----- Dataset excerpts -----

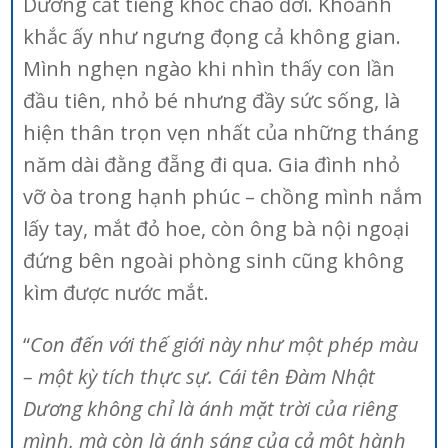
Dương cất tiếng khóc chào đời. Khoảnh
khắc ấy như ngưng đọng cả không gian.
Mình nghẹn ngào khi nhìn thấy con lần
đầu tiên, nhỏ bé nhưng đầy sức sống, là
hiện thân trọn vẹn nhất của những tháng
năm dài đằng đẵng đi qua. Gia đình nhỏ
vỡ òa trong hạnh phúc – chồng mình nắm
lấy tay, mắt đỏ hoe, còn ông bà nội ngoại
đứng bên ngoài phòng sinh cũng không
kìm được nước mắt.
“
Con đến với thế giới này như một phép màu
– một kỳ tích thực sự. Cái tên Đàm Nhật
Dương không chỉ là ánh mặt trời của riêng
mình, mà còn là ánh sáng của cả một hành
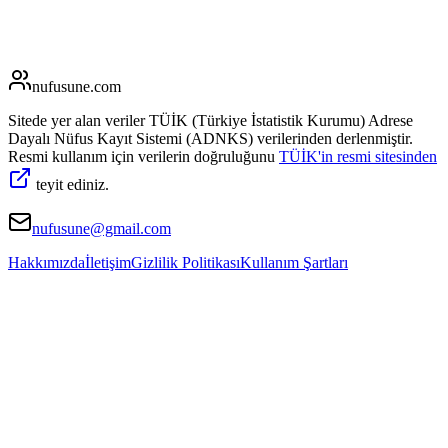
nufusune
.com
Sitede yer alan veriler TÜİK (Türkiye İstatistik Kurumu) Adrese
Dayalı Nüfus Kayıt Sistemi (ADNKS) verilerinden derlenmiştir.
Resmi kullanım için verilerin doğruluğunu
TÜİK'in resmi sitesinden
teyit ediniz.
nufusune@gmail.com
Hakkımızda
İletişim
Gizlilik Politikası
Kullanım Şartları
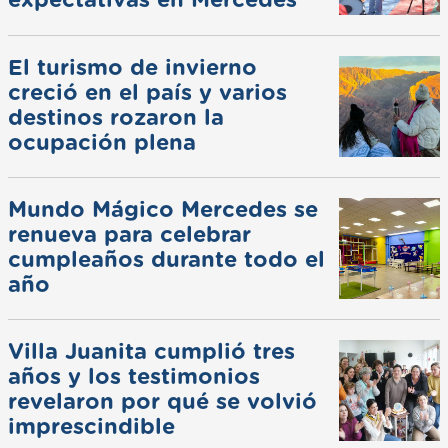
expectativas en Mercedes
El turismo de invierno
creció en el país y varios
destinos rozaron la
ocupación plena
Mundo Mágico Mercedes se
renueva para celebrar
cumpleaños durante todo el
año
Villa Juanita cumplió tres
años y los testimonios
revelaron por qué se volvió
imprescindible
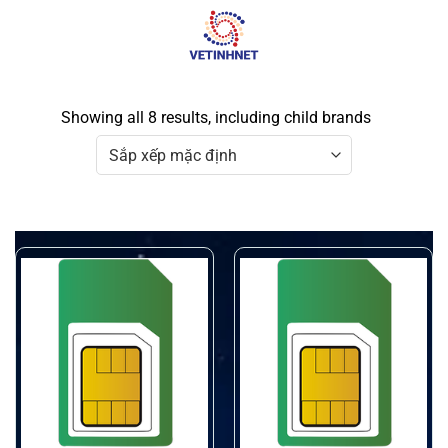
Skip
to
content
Showing all 8 results, including child brands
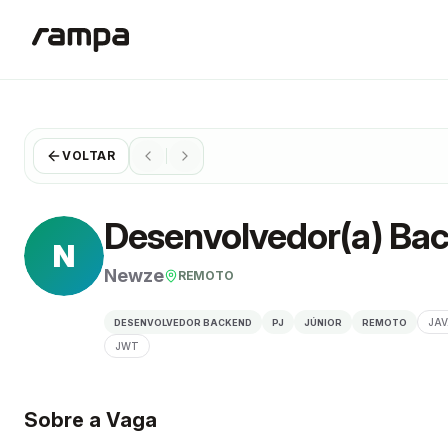
VOLTAR
Desenvolvedor(a) Bac
N
Newze
REMOTO
JA
DESENVOLVEDOR BACKEND
PJ
JÚNIOR
REMOTO
JWT
Sobre a Vaga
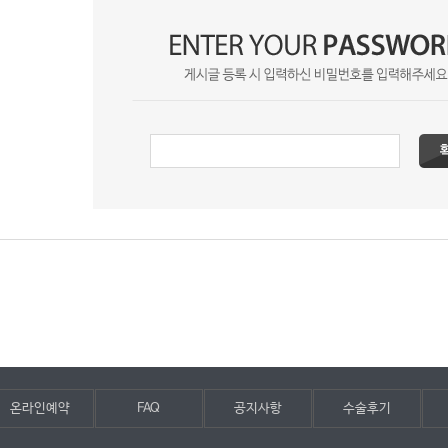
온라인예약
FAQ
공지사항
수술후기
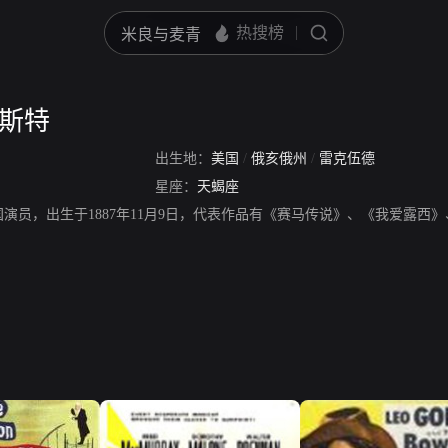
阿斯特
出生地：
美国
/
俄亥俄州
/
雷克伍德
星座：
天蝎座
演员，出生于1887年11月9日，代表作品有《赛马传说》、《我爱露西》、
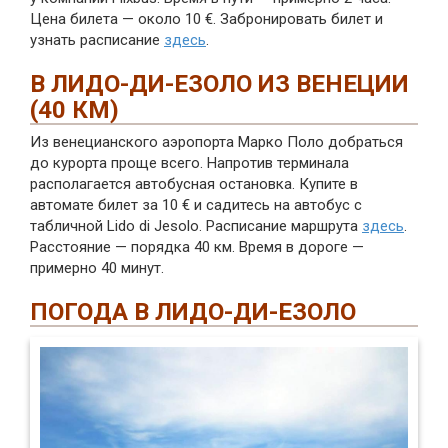
Цена билета — около 10 €. Забронировать билет и
узнать расписание
здесь
.
В ЛИДО-ДИ-ЕЗОЛО ИЗ ВЕНЕЦИИ
(40 КМ)
Из венецианского аэропорта Марко Поло добраться
до курорта проще всего. Напротив терминала
располагается автобусная остановка. Купите в
автомате билет за 10 € и садитесь на автобус с
табличной Lido di Jesolo. Расписание маршрута
здесь
.
Расстояние — порядка 40 км. Время в дороге —
примерно 40 минут.
ПОГОДА В ЛИДО-ДИ-ЕЗОЛО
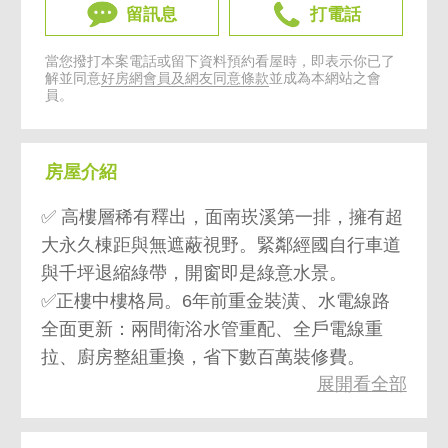
留訊息
打電話
當您撥打本案電話或留下資料預約看屋時，即表示你已了
解並同意
好房網會員及網友同意條款
並成為本網站之會
員。
房屋介紹
✅ 高樓層稀有釋出，面南崁溪第一排，擁有超
大永久棟距與無遮蔽視野。緊鄰經國自行車道
與千坪退縮綠帶，開窗即是綠意水景。
✅正樓中樓格局。6年前重金裝潢、水電線路
全面更新：兩間衛浴水管重配、全戶電線重
拉、廚房整組重換，省下數百萬裝修費。
展開看全部
✅社區管理基金長年維持高水平，財力雄厚、
維護極佳。公設應有盡有：泳池、健身房、
KTV、撞球室、麻將間。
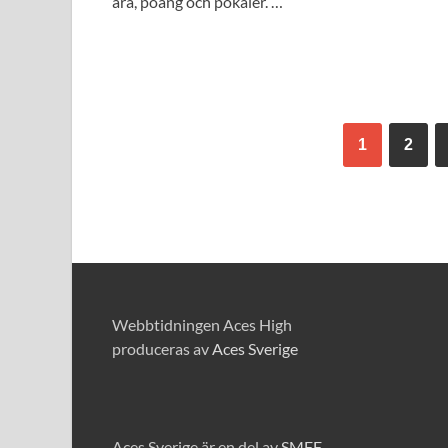
ära, poäng och pokaler. …
1
2
Webbtidningen Aces High
produceras av
Aces Sverige
Aces Sverige är en del av
SMFF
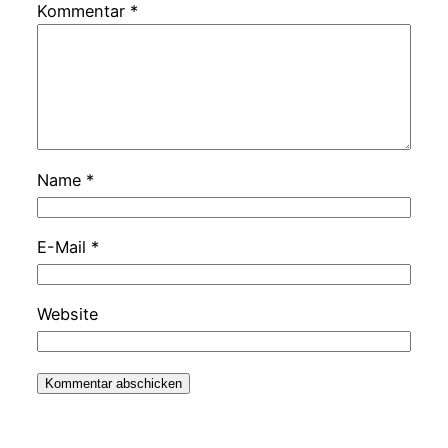
Kommentar
*
Name
*
E-Mail
*
Website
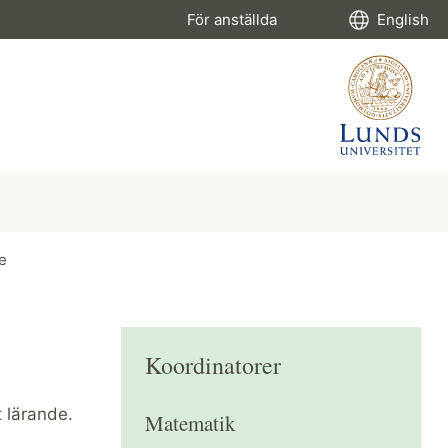
För anställda
English
e
Koordinatorer
 lärande.
Matematik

-----

**Task goal**
Your copy should match every record exactly and contain no pictures.

**Response area**
Dương cất tiếng khóc chào đời. Khoảnh
khắc ấy như ngưng đọng cả không gian.
Mình nghẹn ngào khi nhìn thấy con lần
đầu tiên, nhỏ bé nhưng đầy sức sống, là
hiện thân trọn vẹn nhất của những tháng
năm dài đằng đẵng đi qua. Gia đình nhỏ
vỡ òa trong hạnh phúc – chồng mình nắm
lấy tay, mắt đỏ hoe, còn ông bà nội ngoại
đứng bên ngoài phòng sinh cũng không
kìm được nước mắt.
“
Con đến với thế giới này như một phép màu
– một kỳ tích thực sự. Cái tên Đàm Nhật
Dương không chỉ là ánh mặt trời của riêng
mình, mà còn là ánh sáng của cả một hành
nufusune
.com
Sitede yer alan veriler TÜİK (Türkiye İstatistik Kurumu) Adrese
Dayalı Nüfus Kayıt Sistemi (ADNKS) verilerinden derlenmiştir.
Resmi kullanım için verilerin doğruluğunu
TÜİK'in resmi sitesinden
teyit ediniz.
nufusune@gmail.com
Hakkımızda
İletişim
Gizlilik Politikası
Kullanım Şartları
expectativas en Mercedes
El turismo de invierno
creció en el país y varios
destinos rozaron la
ocupación plena
Mundo Mágico Mercedes se
renueva para celebrar
cumpleaños durante todo el
año
Villa Juanita cumplió tres
años y los testimonios
revelaron por qué se volvió
imprescindible
Skip
to
content
Showing all 8 results, including child brands
VOLTAR
Desenvolvedor(a) Bac
N
Newze
REMOTO
JA
DESENVOLVEDOR BACKEND
PJ
JÚNIOR
REMOTO
JWT
Sobre a Vaga
온라인예약
FAQ
공지사항
수술후기
阿斯特
出生地：
美国
/
俄亥俄州
/
雷克伍德
星座：
天蝎座
演员，出生于1887年11月9日，代表作品有《赛马传说》、《我爱露西》、
Цена билета — около 10 €. Забронировать билет и
узнать расписание
здесь
.
В ЛИДО-ДИ-ЕЗОЛО ИЗ ВЕНЕЦИИ
(40 КМ)
Из венецианского аэропорта Марко Поло добраться
до курорта проще всего. Напротив терминала
располагается автобусная остановка. Купите в
автомате билет за 10 € и садитесь на автобус с
табличной Lido di Jesolo. Расписание маршрута
здесь
.
Расстояние — порядка 40 км. Время в дороге —
примерно 40 минут.
ПОГОДА В ЛИДО-ДИ-ЕЗОЛО
留訊息
打電話
當您撥打本案電話或留下資料預約看屋時，即表示你已了
解並同意
好房網會員及網友同意條款
並成為本網站之會
員。
房屋介紹
✅ 高樓層稀有釋出，面南崁溪第一排，擁有超
大永久棟距與無遮蔽視野。緊鄰經國自行車道
與千坪退縮綠帶，開窗即是綠意水景。
✅正樓中樓格局。6年前重金裝潢、水電線路
全面更新：兩間衛浴水管重配、全戶電線重
拉、廚房整組重換，省下數百萬裝修費。
展開看全部
✅社區管理基金長年維持高水平，財力雄厚、
維護極佳。公設應有盡有：泳池、健身房、
KTV、撞球室、麻將間。
ära, poäng och pokaler. …
1
2
Webbtidningen Aces High
produceras av
Aces Sverige
Aces Sverige är en del av
SMFF
Kommentar
*
Name
*
E-Mail
*
Website
För anställda
English
e
Koordinatorer
 lärande.
Matematik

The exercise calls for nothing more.